§ TASK
Please write out all the entries exactly, without the pictures.

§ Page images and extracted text
* * *

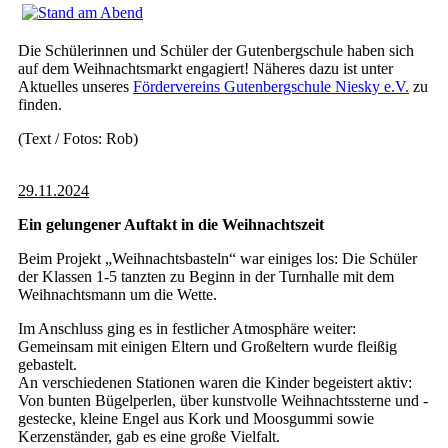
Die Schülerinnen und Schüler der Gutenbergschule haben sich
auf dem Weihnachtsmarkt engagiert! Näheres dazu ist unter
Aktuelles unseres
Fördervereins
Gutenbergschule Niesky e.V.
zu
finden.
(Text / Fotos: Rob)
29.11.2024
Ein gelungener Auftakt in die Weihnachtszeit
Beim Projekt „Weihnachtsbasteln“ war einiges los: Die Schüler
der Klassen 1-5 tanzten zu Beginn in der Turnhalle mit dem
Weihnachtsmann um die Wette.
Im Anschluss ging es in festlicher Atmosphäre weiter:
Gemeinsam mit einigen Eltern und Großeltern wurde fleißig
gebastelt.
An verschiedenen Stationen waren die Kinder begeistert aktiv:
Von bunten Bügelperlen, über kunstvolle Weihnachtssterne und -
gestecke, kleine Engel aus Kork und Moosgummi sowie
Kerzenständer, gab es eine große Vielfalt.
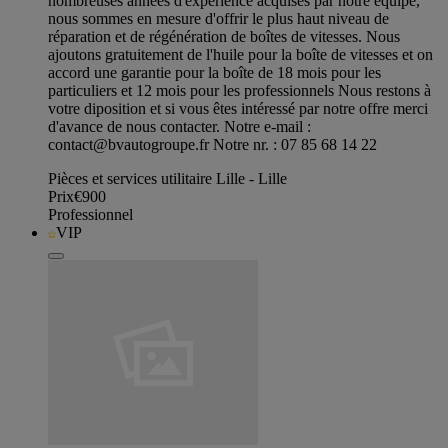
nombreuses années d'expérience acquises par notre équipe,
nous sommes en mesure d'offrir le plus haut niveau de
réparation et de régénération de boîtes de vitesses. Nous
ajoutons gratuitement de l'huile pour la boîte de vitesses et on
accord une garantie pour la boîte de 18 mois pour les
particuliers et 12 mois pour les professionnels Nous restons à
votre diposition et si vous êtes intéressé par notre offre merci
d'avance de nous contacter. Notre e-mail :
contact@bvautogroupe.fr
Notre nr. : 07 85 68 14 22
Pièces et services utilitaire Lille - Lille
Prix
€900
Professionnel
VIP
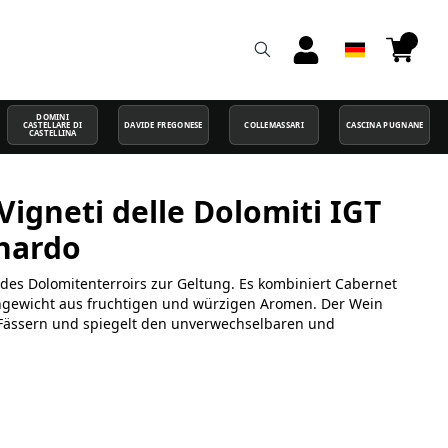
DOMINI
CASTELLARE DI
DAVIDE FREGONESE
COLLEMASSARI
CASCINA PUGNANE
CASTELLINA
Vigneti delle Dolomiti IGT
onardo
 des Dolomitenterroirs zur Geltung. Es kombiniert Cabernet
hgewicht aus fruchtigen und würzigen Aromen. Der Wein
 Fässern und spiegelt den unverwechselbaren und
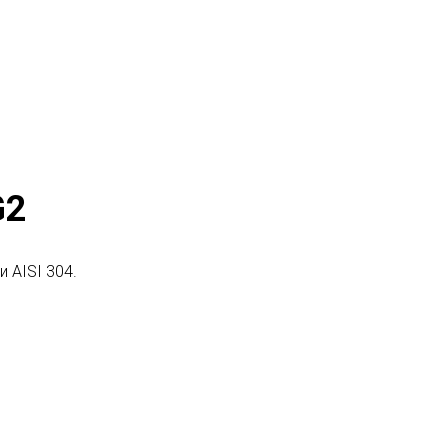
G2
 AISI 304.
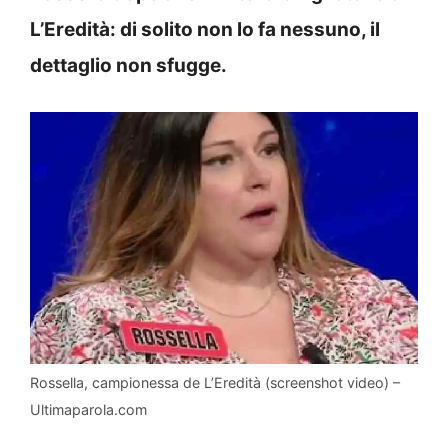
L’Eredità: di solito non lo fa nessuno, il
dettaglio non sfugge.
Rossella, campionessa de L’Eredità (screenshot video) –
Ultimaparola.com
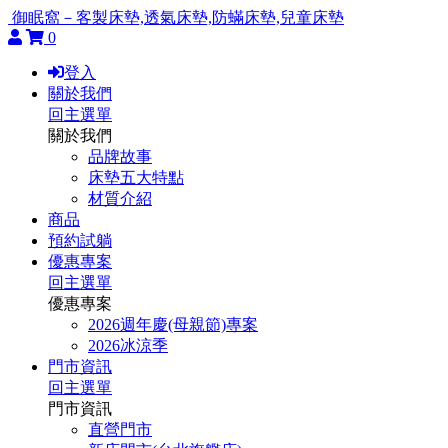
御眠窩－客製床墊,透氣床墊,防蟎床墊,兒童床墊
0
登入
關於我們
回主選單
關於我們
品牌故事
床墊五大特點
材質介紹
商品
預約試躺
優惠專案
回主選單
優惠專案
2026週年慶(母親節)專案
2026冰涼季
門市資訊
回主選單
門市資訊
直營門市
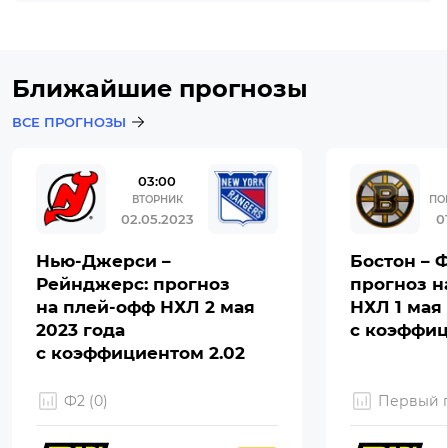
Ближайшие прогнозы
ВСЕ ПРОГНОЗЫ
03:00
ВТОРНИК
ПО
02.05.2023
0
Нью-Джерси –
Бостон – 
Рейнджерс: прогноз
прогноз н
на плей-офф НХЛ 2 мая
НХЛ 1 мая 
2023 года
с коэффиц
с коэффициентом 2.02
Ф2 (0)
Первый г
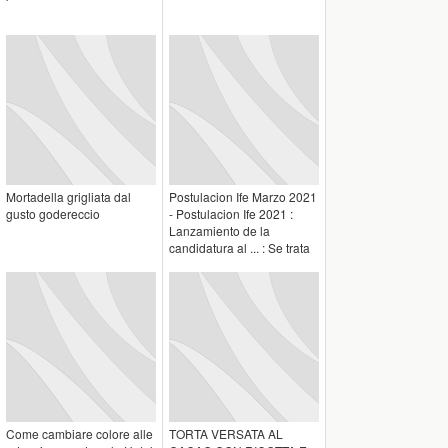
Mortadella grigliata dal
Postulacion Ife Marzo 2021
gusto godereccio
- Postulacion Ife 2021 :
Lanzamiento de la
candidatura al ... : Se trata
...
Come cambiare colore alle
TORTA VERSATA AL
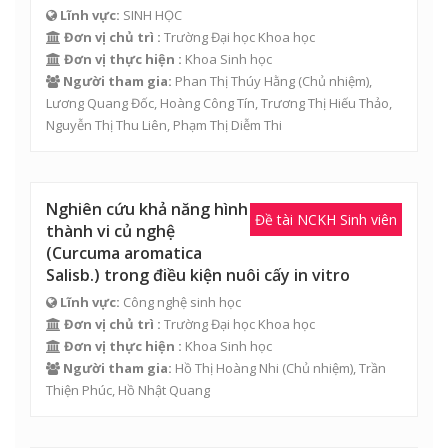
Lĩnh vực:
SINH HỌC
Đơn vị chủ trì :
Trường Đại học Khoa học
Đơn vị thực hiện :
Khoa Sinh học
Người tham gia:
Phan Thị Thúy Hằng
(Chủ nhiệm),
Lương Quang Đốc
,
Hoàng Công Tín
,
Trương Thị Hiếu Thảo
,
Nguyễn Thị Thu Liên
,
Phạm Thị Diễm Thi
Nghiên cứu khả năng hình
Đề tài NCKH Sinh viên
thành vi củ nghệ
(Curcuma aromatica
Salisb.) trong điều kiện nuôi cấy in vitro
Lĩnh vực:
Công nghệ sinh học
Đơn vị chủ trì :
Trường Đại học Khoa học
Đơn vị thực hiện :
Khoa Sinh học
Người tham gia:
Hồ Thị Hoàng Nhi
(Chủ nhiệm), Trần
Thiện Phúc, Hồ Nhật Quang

* * *

§ SOLUTION
Die Schülerinnen und Schüler der Gutenbergschule haben sich
auf dem Weihnachtsmarkt engagiert! Näheres dazu ist unter
Aktuelles unseres
Fördervereins
Gutenbergschule Niesky e.V.
zu
finden.
(Text / Fotos: Rob)
29.11.2024
Ein gelungener Auftakt in die Weihnachtszeit
Beim Projekt „Weihnachtsbasteln“ war einiges los: Die Schüler
der Klassen 1-5 tanzten zu Beginn in der Turnhalle mit dem
Weihnachtsmann um die Wette.
Im Anschluss ging es in festlicher Atmosphäre weiter:
Gemeinsam mit einigen Eltern und Großeltern wurde fleißig
gebastelt.
An verschiedenen Stationen waren die Kinder begeistert aktiv:
Von bunten Bügelperlen, über kunstvolle Weihnachtssterne und -
gestecke, kleine Engel aus Kork und Moosgummi sowie
Kerzenständer, gab es eine große Vielfalt.
nombreuses années d'expérience acquises par notre équipe,
nous sommes en mesure d'offrir le plus haut niveau de
réparation et de régénération de boîtes de vitesses. Nous
ajoutons gratuitement de l'huile pour la boîte de vitesses et on
accord une garantie pour la boîte de 18 mois pour les
particuliers et 12 mois pour les professionnels Nous restons à
votre diposition et si vous êtes intéressé par notre offre merci
d'avance de nous contacter. Notre e-mail :
contact@bvautogroupe.fr
Notre nr. : 07 85 68 14 22
Pièces et services utilitaire Lille - Lille
Prix
€900
Professionnel
VIP
DOMINI
CASTELLARE DI
DAVIDE FREGONESE
COLLEMASSARI
CASCINA PUGNANE
CASTELLINA
Vigneti delle Dolomiti IGT
onardo
 des Dolomitenterroirs zur Geltung. Es kombiniert Cabernet
hgewicht aus fruchtigen und würzigen Aromen. Der Wein
 Fässern und spiegelt den unverwechselbaren und
G2
 AISI 304.
L’Eredità: di solito non lo fa nessuno, il
dettaglio non sfugge.
Rossella, campionessa de L’Eredità (screenshot video) –
Ultimaparola.com
御眠窩－客製床墊,透氣床墊,防蟎床墊,兒童床墊
0
登入
關於我們
回主選單
關於我們
品牌故事
床墊五大特點
材質介紹
商品
預約試躺
優惠專案
回主選單
優惠專案
2026週年慶(母親節)專案
2026冰涼季
門市資訊
回主選單
門市資訊
直營門市
Ближайшие прогнозы
ВСЕ ПРОГНОЗЫ
03:00
ВТОРНИК
ПО
02.05.2023
0
Нью-Джерси –
Бостон – 
Рейнджерс: прогноз
прогноз н
на плей-офф НХЛ 2 мая
НХЛ 1 мая 
2023 года
с коэффиц
с коэффициентом 2.02
Ф2 (0)
Первый г
Mortadella grigliata dal
Postulacion Ife Marzo 2021
gusto godereccio
- Postulacion Ife 2021 :
Lanzamiento de la
candidatura al ... : Se trata
...
Come cambiare colore alle
TORTA VERSATA AL
Lĩnh vực:
SINH HỌC
Đơn vị chủ trì :
Trường Đại học Khoa học
Đơn vị thực hiện :
Khoa Sinh học
Người tham gia:
Phan Thị Thúy Hằng
(Chủ nhiệm),
Lương Quang Đốc
,
Hoàng Công Tín
,
Trương Thị Hiếu Thảo
,
Nguyễn Thị Thu Liên
,
Phạm Thị Diễm Thi
Nghiên cứu khả năng hình
Đề tài NCKH Sinh viên
thành vi củ nghệ
(Curcuma aromatica
Salisb.) trong điều kiện nuôi cấy in vitro
Lĩnh vực:
Công nghệ sinh học
Đơn vị chủ trì :
Trường Đại học Khoa học
Đơn vị thực hiện :
Khoa Sinh học
Người tham gia:
Hồ Thị Hoàng Nhi
(Chủ nhiệm), Trần
Thiện Phúc, Hồ Nhật Quang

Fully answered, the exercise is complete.